As the applicant put it in that email (another loose translation)
‘…
unfortunately my and Gerhardt’s personal time
is taken up only with business discussions’
. This supports
Mr Fouché’s version that the applicant and
Mr Jooste worked in unison together and lends
credence to the
defence put up by the respondent. To this it must be added that the
allegations made by the applicant of impropriety
on the part of
Mr Fouché were demonstrated to be false with reference to
correspondence, as well as an affidavit, from
two separate attorneys
refuting, in the clearest terms, allegations made by the applicant of
what had allegedly been conveyed to
her attorney by them. The
applicant’s attorney did not file any confirmatory affidavit,
or personally dispute what they stated,
and the version of those
attorneys must thus be accepted.
[17]
The respondent also raised certain defences of a more technical
nature pertaining to the
applicant’s entitlement to her
commission by virtue of her alleged lack of compliance with various
statutory and regulatory
requirements for estate agents. This was
disputed by the applicant in her replying affidavit, with reference
also to various annexures.
The parties’ respective versions on
this score show that there is a material dispute of fact incapable of
resolution on the
papers, and I thus leave it there.
[18]
Returning to the respondent’s set-off defence, the applicant
changed tack in her
replying affidavit. According to her she was now
– suddenly – able to categorically deny the existence of
the oral
agreement, as was – equally suddenly – Mr Jooste
who filed a confirmatory affidavit to that effect. What is telling
is
that this was the very first occasion on which they both did so,
despite: (a) the applicant’s s 345 demand of
13 June
2024 having been sent in the full knowledge of Mr Fouché’s
reliance on that agreement some 7 ½ months
earlier (in his
email dated 2 October 2023), and in which demand the applicant
did not address this at all; and (b) her
self-professed
ignorance thereof under oath in her founding affidavit deposed to on
29 July 2024. The irresistible conclusion
is that both she and
Mr Jooste have been economical with the truth.
[19]
The applicant then raised
a new ground, relying on s 23(2) of the Insolvency Act,
[2]
pertaining to disposal of property of an insolvent estate without the
consent of its trustee which, she maintained, would thus
in any event
render the oral agreement relied upon by the respondent invalid.

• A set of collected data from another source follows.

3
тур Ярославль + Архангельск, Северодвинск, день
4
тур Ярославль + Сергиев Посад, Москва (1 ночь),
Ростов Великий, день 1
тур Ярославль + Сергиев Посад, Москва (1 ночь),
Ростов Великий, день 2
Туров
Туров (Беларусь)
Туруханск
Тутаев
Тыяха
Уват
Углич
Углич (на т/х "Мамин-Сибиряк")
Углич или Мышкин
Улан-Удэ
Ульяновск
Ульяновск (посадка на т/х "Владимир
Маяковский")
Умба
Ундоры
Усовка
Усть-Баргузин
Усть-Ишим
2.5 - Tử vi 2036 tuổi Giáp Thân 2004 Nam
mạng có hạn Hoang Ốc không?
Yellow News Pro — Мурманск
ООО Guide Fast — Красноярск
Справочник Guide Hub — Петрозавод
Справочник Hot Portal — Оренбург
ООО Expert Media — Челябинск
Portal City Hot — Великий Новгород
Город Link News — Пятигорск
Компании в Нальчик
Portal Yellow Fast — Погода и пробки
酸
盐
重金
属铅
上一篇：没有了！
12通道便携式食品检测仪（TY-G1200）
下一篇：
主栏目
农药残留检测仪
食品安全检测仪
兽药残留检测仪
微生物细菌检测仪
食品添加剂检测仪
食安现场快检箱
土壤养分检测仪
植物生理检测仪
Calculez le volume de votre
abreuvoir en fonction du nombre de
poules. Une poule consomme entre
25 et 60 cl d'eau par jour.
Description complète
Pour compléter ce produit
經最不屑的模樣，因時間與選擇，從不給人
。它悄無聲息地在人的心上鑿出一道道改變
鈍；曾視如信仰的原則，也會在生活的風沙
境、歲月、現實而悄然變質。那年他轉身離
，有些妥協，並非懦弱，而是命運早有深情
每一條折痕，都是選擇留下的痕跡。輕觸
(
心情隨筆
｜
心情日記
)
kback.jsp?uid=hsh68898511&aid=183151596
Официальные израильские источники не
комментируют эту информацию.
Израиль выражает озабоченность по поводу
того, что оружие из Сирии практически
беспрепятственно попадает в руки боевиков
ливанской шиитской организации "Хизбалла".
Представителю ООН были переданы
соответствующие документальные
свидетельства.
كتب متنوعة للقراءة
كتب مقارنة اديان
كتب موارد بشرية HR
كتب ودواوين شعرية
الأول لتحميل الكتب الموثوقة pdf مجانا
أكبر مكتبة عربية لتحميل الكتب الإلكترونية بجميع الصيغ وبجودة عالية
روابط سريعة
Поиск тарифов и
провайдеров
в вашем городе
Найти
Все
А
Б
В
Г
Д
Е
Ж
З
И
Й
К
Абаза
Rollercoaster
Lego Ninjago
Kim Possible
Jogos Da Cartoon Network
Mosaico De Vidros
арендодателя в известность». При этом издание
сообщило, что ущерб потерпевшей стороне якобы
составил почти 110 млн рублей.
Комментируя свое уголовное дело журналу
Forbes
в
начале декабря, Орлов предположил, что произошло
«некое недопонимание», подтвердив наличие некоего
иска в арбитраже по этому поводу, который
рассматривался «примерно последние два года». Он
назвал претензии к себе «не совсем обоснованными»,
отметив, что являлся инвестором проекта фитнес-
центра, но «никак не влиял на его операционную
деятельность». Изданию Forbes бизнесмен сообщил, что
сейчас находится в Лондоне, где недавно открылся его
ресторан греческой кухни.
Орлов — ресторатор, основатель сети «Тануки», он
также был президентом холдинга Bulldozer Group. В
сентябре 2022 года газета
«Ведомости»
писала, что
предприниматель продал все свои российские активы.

Counsel for the applicant who, it bears emphasis,
was briefed to
argue the matter at the 11
th
hour
and who had no part in drafting the papers or preparing heads of
argument, abandoned any reliance on s 23(2), and again
I leave
it there. What is important however are the following allegations
made by the applicant (and supported by Mr Jooste) at
paragraph 53 of
the replying affidavit:
‘
My spouse and I
categorically deny the existence of any verbal agreement inter alia
stating… the use of my income and commissions
generated…
to offset the pro rata losses incurred by the SPVs that are directly
attributable to the actions and interests
of Bergshoop and the
Bergshoop Trust, with my spouse acting as their representative
shareholder…’
[20]
Mr Fouché had never alleged that in concluding the oral
agreement Mr Jooste represented
either of the aforementioned
entities. His version, as previously stated, was that Mr Jooste
represented the insolvent joint estate.
The applicant’s reason
for this apparent slip-up with the truth became clear when the
respondent was granted leave to file
a supplementary affidavit
dealing with the new matter raised by the applicant in her replying
affidavit. The deponent to the respondent’s
supplementary
affidavit was Mr Johannes Van Vuuren who is the financial manager of
the IGrow Group. With reference to objective
evidence in the form of
communications from Mr Jooste as well as invoices generated by the
applicant herself: (a) all invoices
for management fees and
commissions prior to the termination of the applicant’s
employment with the respondent on 31 July
2023 were made out,
and submitted, by the applicant and Mr Jooste to IGrow Wealth,
not the respondent; and (b) IGrow
Wealth was instructed on most
occasions to make payment of management fees and commissions earned
by the applicant to the bank
account of Bergshoop Investments as
opposed to her personal bank account. Even as late as 15 May 2023,
approximately a month before
her resignation as employee, she
submitted an invoice to IGrow Wealth as opposed to the respondent. On
Mr Van Vuuren’s
calculations, 71% of the applicant’s
earnings were paid to Bergshoop Investments on the instructions of
herself and/or Mr
Jooste, this being a company which, according to
the applicant, would never have been able to receive those payments
as they would
have contravened s 23(2) of the Insolvency Act.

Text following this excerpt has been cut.